Even though there is already an accepted answer, the problem at hand lends itself well to a compiled approach for performance gains.
compiledSelect =
Compile[{{a, _Integer, 2}},
Total[Transpose[UnitStep[-a + a[[1 ;; -1, 8]]]]],
CompilationTarget -> "C", Parallelization -> True, "RuntimeOptions" -> "Speed"]
selectLL[data_] := Pick[data, compiledSelect[data], 1]
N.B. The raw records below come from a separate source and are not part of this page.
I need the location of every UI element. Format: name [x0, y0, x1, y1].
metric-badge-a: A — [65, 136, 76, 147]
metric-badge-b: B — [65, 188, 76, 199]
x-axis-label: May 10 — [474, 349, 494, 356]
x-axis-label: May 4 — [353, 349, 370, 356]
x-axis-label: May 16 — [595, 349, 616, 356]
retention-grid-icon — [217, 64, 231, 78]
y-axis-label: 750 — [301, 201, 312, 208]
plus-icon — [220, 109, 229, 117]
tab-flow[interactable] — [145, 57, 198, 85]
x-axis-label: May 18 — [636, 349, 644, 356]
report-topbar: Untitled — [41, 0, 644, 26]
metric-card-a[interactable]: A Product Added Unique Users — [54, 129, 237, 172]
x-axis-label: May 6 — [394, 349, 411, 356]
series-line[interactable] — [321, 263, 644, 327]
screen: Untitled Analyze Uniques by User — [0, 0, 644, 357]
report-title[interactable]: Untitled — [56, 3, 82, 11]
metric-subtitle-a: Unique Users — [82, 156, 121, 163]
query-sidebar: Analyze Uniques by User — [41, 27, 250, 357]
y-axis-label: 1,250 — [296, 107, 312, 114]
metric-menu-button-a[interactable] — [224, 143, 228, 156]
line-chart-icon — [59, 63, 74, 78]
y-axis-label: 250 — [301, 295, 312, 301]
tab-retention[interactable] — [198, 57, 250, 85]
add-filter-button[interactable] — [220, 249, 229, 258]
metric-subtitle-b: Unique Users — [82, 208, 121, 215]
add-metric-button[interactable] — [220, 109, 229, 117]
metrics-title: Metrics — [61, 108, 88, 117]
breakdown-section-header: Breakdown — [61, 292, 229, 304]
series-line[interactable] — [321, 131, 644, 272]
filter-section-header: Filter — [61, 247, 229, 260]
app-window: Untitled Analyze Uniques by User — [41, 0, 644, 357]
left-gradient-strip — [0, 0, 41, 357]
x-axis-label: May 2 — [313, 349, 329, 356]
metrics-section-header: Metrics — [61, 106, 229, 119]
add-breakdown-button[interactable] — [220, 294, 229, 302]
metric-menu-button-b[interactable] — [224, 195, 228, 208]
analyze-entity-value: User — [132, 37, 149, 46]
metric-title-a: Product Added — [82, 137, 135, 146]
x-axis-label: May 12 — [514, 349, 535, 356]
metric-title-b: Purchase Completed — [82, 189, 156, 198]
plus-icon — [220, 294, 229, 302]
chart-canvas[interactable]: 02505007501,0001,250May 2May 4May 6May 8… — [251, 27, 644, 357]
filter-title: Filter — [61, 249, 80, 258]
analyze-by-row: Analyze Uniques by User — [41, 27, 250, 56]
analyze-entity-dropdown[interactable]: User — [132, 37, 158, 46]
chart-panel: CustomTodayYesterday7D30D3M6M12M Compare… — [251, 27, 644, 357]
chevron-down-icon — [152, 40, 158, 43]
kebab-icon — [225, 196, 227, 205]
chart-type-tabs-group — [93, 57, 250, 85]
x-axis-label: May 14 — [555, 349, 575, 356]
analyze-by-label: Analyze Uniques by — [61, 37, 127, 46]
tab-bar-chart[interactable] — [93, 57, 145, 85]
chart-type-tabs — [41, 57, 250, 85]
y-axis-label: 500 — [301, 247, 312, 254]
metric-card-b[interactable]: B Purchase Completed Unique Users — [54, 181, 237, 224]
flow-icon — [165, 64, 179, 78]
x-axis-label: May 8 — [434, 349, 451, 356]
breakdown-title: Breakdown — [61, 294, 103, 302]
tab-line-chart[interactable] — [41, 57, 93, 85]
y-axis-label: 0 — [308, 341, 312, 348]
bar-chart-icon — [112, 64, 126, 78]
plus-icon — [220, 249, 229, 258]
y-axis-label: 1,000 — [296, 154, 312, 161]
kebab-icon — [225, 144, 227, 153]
Comparing this to Mr.Wizard's best solution:
data = RandomInteger[9, {1*^6, 15}];
selectLL[data] == select[data, 8]
selectLL[data] // Length // RepeatedTiming
select[data, 8] // Length // RepeatedTiming
True
{0.212, 27950}
{0.220, 27950}
It has a very marginal edge of a few percent in speed. In essence, this is a sort of refactoring of Mr.Wizard's code, minimizing the necessary manipulations, but only Compile
lets it be faster.
EDIT
After carefully considering Mr.Wizard's reference I included an explicit Subtract
as well:
compiledSelect2 =
Compile[{{a, _Integer, 2}},
Total[Transpose[UnitStep[Subtract[a[[1 ;; -1, 8]], a]]]]
, CompilationTarget -> "C", Parallelization -> True,
"RuntimeOptions" -> "Speed"]
selectLL2[data_] := Pick[data, compiledSelect2[data], 1]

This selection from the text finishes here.